Five Ways To Help Protect Yourself From Online Fraud
Scammers use fraudulent emails or pop-up web pages that appear legitimate and are designed to deceive you into sharing personal or account information. They may also use vulnerabilities in DNS (Domain Name System) to provide false responses, may attempt to install software on your computer to alter your DNS settings, or may attempt to brute force administration credentials on your internet-facing host management interfaces.
Note: You should never provide your personal or account information in response to unsolicited emails or pop-up web pages.
How to Identify Online Fraud
Fraudulent emails, website, text messages and phone calls usually have a sense of urgency telling clients that if they fail to update, verify or confirm their personal or account information, access to their accounts will be suspended.
These types of messages typically ask for personal or account information such as:
- Account number
- Credit and check card number
- Social security number
- Online banking sign on IDs and passwords
- Mother’s maiden name
- Date of Birth
- Other sensitive information
Tips to Protect Yourself from Online Fraud
There are many things you can do to help secure your identity and your accounts.

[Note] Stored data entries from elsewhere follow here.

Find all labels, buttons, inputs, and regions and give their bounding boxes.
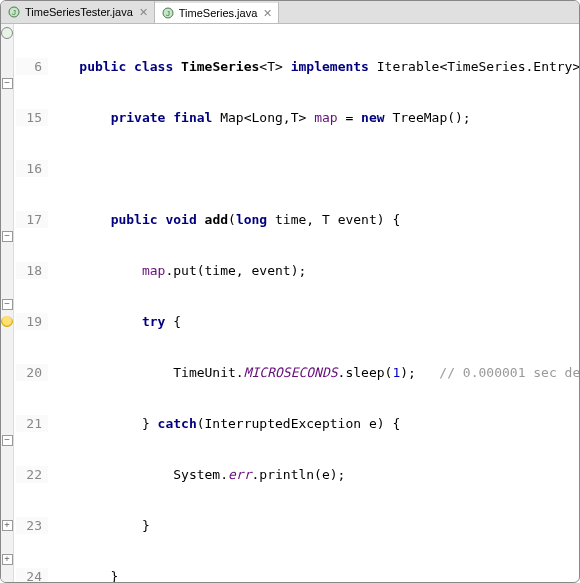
fold-toggle[interactable]: − <box>2 435 13 446</box>
close-icon[interactable]: ✕ <box>137 6 148 19</box>
code-area[interactable]: 6 public class TimeSeries<T> implements … <box>14 24 580 583</box>
code-line[interactable]: private final Map<Long,T> map = new Tree… <box>48 109 580 126</box>
line-number: 15 <box>16 109 48 126</box>
implements-icon[interactable] <box>1 27 13 39</box>
svg-text:J: J <box>166 9 170 18</box>
line-number: 18 <box>16 262 48 279</box>
fold-toggle[interactable]: − <box>2 78 13 89</box>
code-line[interactable]: TimeUnit.MICROSECONDS.sleep(1); // 0.000… <box>48 364 580 381</box>
line-number: 20 <box>16 364 48 381</box>
java-file-icon: J <box>161 6 175 20</box>
line-number: 22 <box>16 466 48 483</box>
gutter[interactable]: − − − − + + <box>1 24 14 583</box>
code-line[interactable]: System.err.println(e); <box>48 466 580 483</box>
svg-text:J: J <box>12 8 16 17</box>
close-icon[interactable]: ✕ <box>261 7 272 20</box>
line-number: 21 <box>16 415 48 432</box>
line-number: 17 <box>16 211 48 228</box>
code-line[interactable]: } catch(InterruptedException e) { <box>48 415 580 432</box>
line-number: 19 <box>16 313 48 330</box>
line-number: 16 <box>16 160 48 177</box>
tab-timeseries[interactable]: J TimeSeries.java ✕ <box>155 1 279 23</box>
code-line[interactable]: public class TimeSeries<T> implements It… <box>48 58 580 75</box>
code-line[interactable]: } <box>48 517 580 534</box>
editor: − − − − + + 6 public class TimeSeries<T>… <box>1 24 579 583</box>
code-line[interactable]: } <box>48 568 580 583</box>
tab-bar: J TimeSeriesTester.java ✕ J TimeSeries.j… <box>1 1 579 24</box>
code-line[interactable]: try { <box>48 313 580 330</box>
fold-toggle[interactable]: − <box>2 299 13 310</box>
lightbulb-icon[interactable] <box>1 316 13 328</box>
line-number: 6 <box>16 58 48 75</box>
line-number: 23 <box>16 517 48 534</box>
tab-label: TimeSeriesTester.java <box>25 6 133 18</box>
code-line[interactable]: public void add(long time, T event) { <box>48 211 580 228</box>
code-line[interactable]: map.put(time, event); <box>48 262 580 279</box>
java-file-icon: J <box>7 5 21 19</box>
line-number: 24 <box>16 568 48 583</box>
fold-toggle[interactable]: + <box>2 520 13 531</box>
tab-label: TimeSeries.java <box>179 7 257 19</box>
tab-timeseriestester[interactable]: J TimeSeriesTester.java ✕ <box>1 1 155 23</box>
code-line[interactable] <box>48 160 580 177</box>
fold-toggle[interactable]: + <box>2 554 13 565</box>
fold-toggle[interactable]: − <box>2 231 13 242</box>
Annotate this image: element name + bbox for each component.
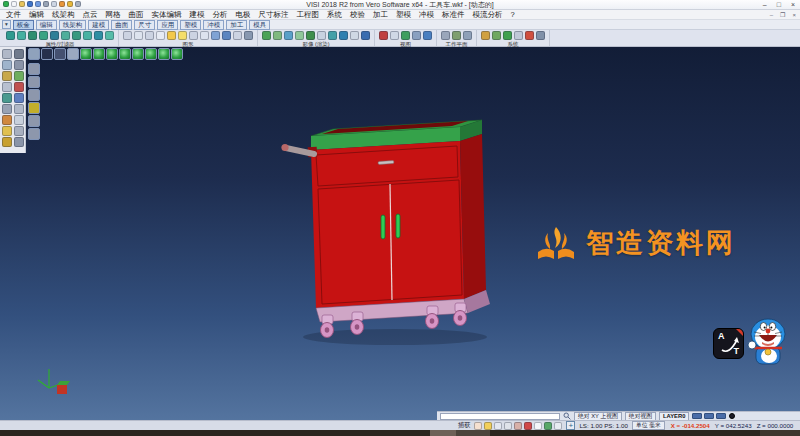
graphics-icon-2[interactable] (134, 31, 143, 40)
menu-13[interactable]: 系统 (323, 10, 346, 20)
graphics-icon-12[interactable] (244, 31, 253, 40)
render-icon-4[interactable] (295, 31, 304, 40)
workplane-icon-1[interactable] (441, 31, 450, 40)
left-tool-icon-12[interactable] (14, 104, 24, 114)
menu-4[interactable]: 点云 (79, 10, 102, 20)
workplane-icon-2[interactable] (452, 31, 461, 40)
view-orient-icon-7[interactable] (106, 48, 118, 60)
render-icon-1[interactable] (262, 31, 271, 40)
view-orient-icon-3[interactable] (54, 48, 66, 60)
3d-viewport[interactable]: 智造资料网 A T (0, 47, 800, 420)
attr-filter-icon-10[interactable] (105, 31, 114, 40)
view-group-icon-5[interactable] (423, 31, 432, 40)
menu-1[interactable]: 文件 (2, 10, 25, 20)
left-tool-icon-11[interactable] (2, 104, 12, 114)
view-orient-icon-11[interactable] (158, 48, 170, 60)
snap-icon-4[interactable] (504, 422, 512, 430)
left-tool-icon-1[interactable] (2, 49, 12, 59)
snap-icon-6[interactable] (524, 422, 532, 430)
view-group-icon-4[interactable] (412, 31, 421, 40)
system-icon-6[interactable] (536, 31, 545, 40)
tab-11[interactable]: 模具 (249, 20, 270, 30)
left-tool-icon-16[interactable] (14, 126, 24, 136)
graphics-icon-11[interactable] (233, 31, 242, 40)
left-tool-icon-18[interactable] (14, 137, 24, 147)
system-icon-2[interactable] (492, 31, 501, 40)
graphics-icon-6[interactable] (178, 31, 187, 40)
render-icon-6[interactable] (317, 31, 326, 40)
tab-3[interactable]: 线架构 (59, 20, 87, 30)
tab-2[interactable]: 编辑 (36, 20, 57, 30)
layer-swatch-icon-2[interactable] (704, 413, 714, 419)
view-orient-icon-5[interactable] (80, 48, 92, 60)
left-tool-icon-4[interactable] (14, 60, 24, 70)
view-orient-icon-12[interactable] (171, 48, 183, 60)
menu-18[interactable]: 标准件 (438, 10, 469, 20)
system-icon-1[interactable] (481, 31, 490, 40)
render-icon-8[interactable] (339, 31, 348, 40)
left-tool-icon-17[interactable] (2, 137, 12, 147)
graphics-icon-3[interactable] (145, 31, 154, 40)
snap-icon-3[interactable] (494, 422, 502, 430)
tab-5[interactable]: 曲面 (111, 20, 132, 30)
menu-17[interactable]: 冲模 (415, 10, 438, 20)
view-orient-icon-2[interactable] (41, 48, 53, 60)
snap-icon-1[interactable] (474, 422, 482, 430)
menu-9[interactable]: 分析 (209, 10, 232, 20)
snap-icon-7[interactable] (534, 422, 542, 430)
view-group-icon-3[interactable] (401, 31, 410, 40)
render-icon-5[interactable] (306, 31, 315, 40)
doc-strip-icon-1[interactable] (28, 63, 40, 75)
attr-filter-icon-3[interactable] (28, 31, 37, 40)
workplane-icon-3[interactable] (463, 31, 472, 40)
view-group-icon-2[interactable] (390, 31, 399, 40)
menu-12[interactable]: 工程图 (293, 10, 324, 20)
menu-19[interactable]: 模流分析 (469, 10, 507, 20)
grid-icon[interactable]: + (566, 421, 575, 430)
layer-swatch-icon-3[interactable] (716, 413, 726, 419)
render-icon-9[interactable] (350, 31, 359, 40)
child-close-icon[interactable]: × (792, 10, 796, 20)
doc-strip-icon-4[interactable] (28, 102, 40, 114)
view-orient-icon-4[interactable] (67, 48, 79, 60)
render-icon-7[interactable] (328, 31, 337, 40)
menu-8[interactable]: 建模 (186, 10, 209, 20)
minimize-icon[interactable]: – (763, 0, 767, 10)
attr-filter-icon-6[interactable] (61, 31, 70, 40)
system-icon-5[interactable] (525, 31, 534, 40)
view-orient-icon-10[interactable] (145, 48, 157, 60)
render-icon-2[interactable] (273, 31, 282, 40)
menu-3[interactable]: 线架构 (48, 10, 79, 20)
snap-icon-5[interactable] (514, 422, 522, 430)
tab-4[interactable]: 建模 (88, 20, 109, 30)
left-tool-icon-7[interactable] (2, 82, 12, 92)
graphics-icon-5[interactable] (167, 31, 176, 40)
graphics-icon-10[interactable] (222, 31, 231, 40)
left-tool-icon-2[interactable] (14, 49, 24, 59)
attr-filter-icon-8[interactable] (83, 31, 92, 40)
view-orient-icon-9[interactable] (132, 48, 144, 60)
tab-1[interactable]: 板金 (13, 20, 34, 30)
attr-filter-icon-1[interactable] (6, 31, 15, 40)
layer-swatch-icon-1[interactable] (692, 413, 702, 419)
tab-overflow-button[interactable]: ▾ (2, 20, 11, 29)
menu-10[interactable]: 电极 (232, 10, 255, 20)
view-group-icon-1[interactable] (379, 31, 388, 40)
tab-7[interactable]: 应用 (157, 20, 178, 30)
system-icon-3[interactable] (503, 31, 512, 40)
left-tool-icon-5[interactable] (2, 71, 12, 81)
menu-20[interactable]: ? (507, 10, 519, 20)
doc-strip-icon-5[interactable] (28, 115, 40, 127)
units-label[interactable]: 单位 毫米 (632, 421, 665, 430)
menu-11[interactable]: 尺寸标注 (255, 10, 293, 20)
menu-7[interactable]: 实体编辑 (148, 10, 186, 20)
snap-icon-9[interactable] (554, 422, 562, 430)
attr-filter-icon-9[interactable] (94, 31, 103, 40)
tab-9[interactable]: 冲模 (203, 20, 224, 30)
left-tool-icon-9[interactable] (2, 93, 12, 103)
snap-icon-8[interactable] (544, 422, 552, 430)
doc-strip-icon-3[interactable] (28, 89, 40, 101)
attr-filter-icon-5[interactable] (50, 31, 59, 40)
doc-strip-icon-2[interactable] (28, 76, 40, 88)
menu-2[interactable]: 编辑 (25, 10, 48, 20)
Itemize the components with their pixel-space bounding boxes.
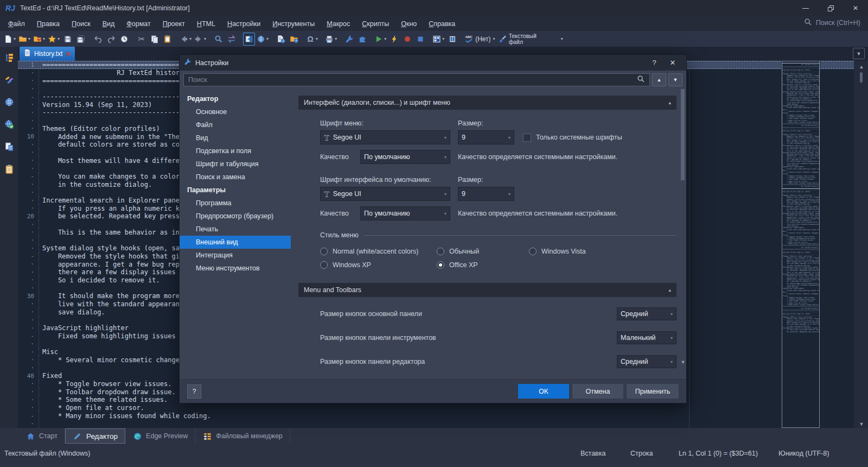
editor-line[interactable]: · — [18, 420, 854, 428]
chevron-down-icon[interactable]: ▾ — [384, 36, 386, 41]
menu-item-файл[interactable]: Файл — [2, 18, 31, 30]
plugin-puzzle-button[interactable] — [356, 33, 368, 46]
ui-font-select[interactable]: T Segoe UI ▾ — [320, 187, 450, 201]
menu-item-макрос[interactable]: Макрос — [321, 18, 356, 30]
settings-row-select[interactable]: Средний▾ — [617, 307, 676, 320]
nav-back-button[interactable]: ▾ — [179, 33, 193, 46]
web-globe-button[interactable]: ▾ — [256, 33, 270, 46]
menu-item-html[interactable]: HTML — [191, 18, 221, 30]
history-clock-button[interactable] — [118, 33, 130, 46]
menu-item-поиск[interactable]: Поиск — [66, 18, 97, 30]
menu-item-правка[interactable]: Правка — [31, 18, 66, 30]
radio-icon[interactable] — [529, 248, 537, 255]
menu-item-окно[interactable]: Окно — [395, 18, 423, 30]
sidebar-web-globe-blue-button[interactable] — [3, 96, 16, 109]
dialog-scroll-down-icon[interactable]: ▼ — [680, 359, 686, 365]
status-caret-position[interactable]: Ln 1, Col 1 (0) = ($3D=61) — [679, 450, 758, 457]
record-button[interactable] — [401, 33, 413, 46]
tab-list-dropdown[interactable]: ▼ — [853, 48, 865, 59]
sidebar-web-globe-check-button[interactable] — [3, 118, 16, 131]
scrollbar-thumb[interactable] — [860, 72, 863, 83]
radio-icon[interactable] — [320, 261, 328, 269]
collapse-icon[interactable]: ▴ — [668, 287, 671, 293]
favorites-star-button[interactable]: ▾ — [47, 33, 61, 46]
ok-button[interactable]: OK — [518, 384, 569, 399]
status-wrap-mode[interactable]: Строка — [630, 450, 653, 457]
doc-preview-button[interactable] — [275, 33, 287, 46]
nav-forward-button[interactable]: ▾ — [194, 33, 207, 46]
global-search[interactable]: Поиск (Ctrl+H) — [804, 18, 860, 28]
menu-item-проект[interactable]: Проект — [157, 18, 191, 30]
chevron-down-icon[interactable]: ▾ — [493, 36, 495, 41]
settings-tree-item-предпросмотр-браузер-[interactable]: Предпросмотр (браузер) — [180, 210, 291, 223]
minimize-icon[interactable]: — — [793, 0, 818, 16]
radio-selected-icon[interactable] — [437, 261, 444, 269]
layout-columns-button[interactable] — [446, 33, 458, 46]
settings-tree-item-поиск-и-замена[interactable]: Поиск и замена — [180, 171, 291, 184]
menu-style-radio-normal-white-accent-colors-[interactable]: Normal (white/accent colors) — [320, 248, 437, 255]
new-file-button[interactable]: ▾ — [3, 33, 17, 46]
quality-select-2[interactable]: По умолчанию ▾ — [360, 206, 450, 220]
apply-button[interactable]: Применить — [627, 384, 679, 399]
menu-style-radio-office-xp[interactable]: Office XP — [437, 261, 529, 269]
ui-font-size-select[interactable]: 9 ▾ — [458, 187, 514, 201]
document-minimap[interactable]: ========================================… — [781, 61, 820, 428]
settings-tree-item-вид[interactable]: Вид — [180, 131, 291, 144]
folder-web-button[interactable] — [288, 33, 300, 46]
chevron-down-icon[interactable]: ▾ — [189, 36, 192, 41]
stop-button[interactable] — [414, 33, 426, 46]
radio-icon[interactable] — [437, 248, 444, 255]
chevron-down-icon[interactable]: ▾ — [561, 36, 563, 41]
menu-style-radio-обычный[interactable]: Обычный — [437, 248, 529, 255]
settings-tree-item-параметры[interactable]: Параметры — [180, 184, 291, 197]
settings-tree-item-интеграция[interactable]: Интеграция — [180, 249, 291, 262]
sidebar-clipboard-button[interactable] — [3, 162, 16, 175]
editor-line[interactable]: · * Open file at cursor. — [18, 404, 854, 412]
settings-tree-item-подсветка-и-поля[interactable]: Подсветка и поля — [180, 144, 291, 157]
restore-icon[interactable] — [818, 0, 843, 16]
search-prev-icon[interactable]: ▲ — [652, 73, 666, 86]
settings-row-select[interactable]: Средний▾ — [617, 355, 676, 368]
quality-select[interactable]: По умолчанию ▾ — [360, 150, 450, 164]
open-folder-button[interactable]: ▾ — [18, 33, 31, 46]
view-tab-редактор[interactable]: Редактор — [65, 428, 125, 444]
settings-row-select[interactable]: Маленький▾ — [617, 331, 676, 344]
search-next-icon[interactable]: ▼ — [668, 73, 682, 86]
view-tab-старт[interactable]: Старт — [18, 428, 65, 444]
tools-wrench-button[interactable] — [343, 33, 355, 46]
omega-button[interactable]: Ω▾ — [305, 33, 319, 46]
scroll-up-icon[interactable]: ▲ — [858, 64, 865, 70]
run-play-button[interactable]: ▾ — [374, 33, 387, 46]
cancel-button[interactable]: Отмена — [572, 384, 623, 399]
search-button[interactable] — [213, 33, 225, 46]
chevron-down-icon[interactable]: ▾ — [14, 36, 16, 41]
sidebar-doc-copy-button[interactable] — [3, 140, 16, 153]
chevron-down-icon[interactable]: ▾ — [335, 36, 337, 41]
bolt-button[interactable] — [388, 33, 400, 46]
menu-font-size-select[interactable]: 9 ▾ — [458, 130, 514, 144]
paste-button[interactable] — [162, 33, 174, 46]
settings-tree-item-файл[interactable]: Файл — [180, 118, 291, 131]
layout-grid-button[interactable]: ▾ — [432, 33, 445, 46]
tab-history-txt[interactable]: History.txt ✕ — [20, 47, 75, 61]
chevron-down-icon[interactable]: ▾ — [204, 36, 206, 41]
editor-scrollbar[interactable]: ▲ ▼ — [857, 61, 866, 428]
minimap-viewport[interactable] — [782, 63, 820, 189]
status-insert-mode[interactable]: Вставка — [580, 450, 605, 457]
menu-item-справка[interactable]: Справка — [423, 18, 461, 30]
menu-item-скрипты[interactable]: Скрипты — [356, 18, 395, 30]
spellcheck-button[interactable]: ABC(Нет)▾ — [464, 33, 496, 46]
status-encoding[interactable]: Юникод (UTF-8) — [778, 450, 829, 457]
view-tab-edge-preview[interactable]: Edge Preview — [125, 428, 195, 444]
settings-tree-item-меню-инструментов[interactable]: Меню инструментов — [180, 262, 291, 275]
menu-item-формат[interactable]: Формат — [120, 18, 156, 30]
settings-tree-item-внешний-вид[interactable]: Внешний вид — [180, 236, 291, 249]
open-favorite-button[interactable]: ▾ — [33, 33, 46, 46]
save-all-button[interactable] — [75, 33, 87, 46]
settings-tree-item-редактор[interactable]: Редактор — [180, 92, 291, 105]
settings-tree-item-основное[interactable]: Основное — [180, 105, 291, 118]
system-fonts-only-checkbox[interactable] — [523, 134, 531, 142]
scroll-down-icon[interactable]: ▼ — [858, 421, 865, 427]
settings-tree-item-шрифт-и-табуляция[interactable]: Шрифт и табуляция — [180, 157, 291, 171]
redo-button[interactable] — [105, 33, 117, 46]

Look beyond the logo: To make fraudulent emails or web sites appear real, scammers often include actual logos and images of legitimate companies. They also convey a sense of urgency, stating that if you fail to provide, update or verify your personal or account information, access to your accounts will be suspended. It’s important that you look beyond the logo and not give out your information.
Use your spam filter. Many email services now have spam filters that minimize the amount of spam you receive. The filters can help you minimize the number of fraudulent emails in your inbox.
Type, do not click. Even if you do open a suspicious email, don’t click on any links. By clicking on the links you could unknowingly download a virus or spyware to your computer. Even if you think the email is legitimate, type web addresses into your browser instead of clicking on links. If the email is from an institution you do business with, use a bookmark that you’ve already created or type in the address to visit the company’s web site.
Change your online passwords often. The rule of thumb is to change your password every 30 to 60 days. Be creative with your passwords – stay away from obvious passwords like your zip code, year of birth or sensitive information such as your mother’s maiden name or your social security number.
Update your anti-virus and anti-spam software. By keeping anti-virus and anti-spam software up to date on your computer, you make it more difficult for scammers to access your personal and account information. You can purchase anti-virus and anti-spyware software at major retail stores such as Wal-Mart, Target, and Best Buy, as well as on the Internet.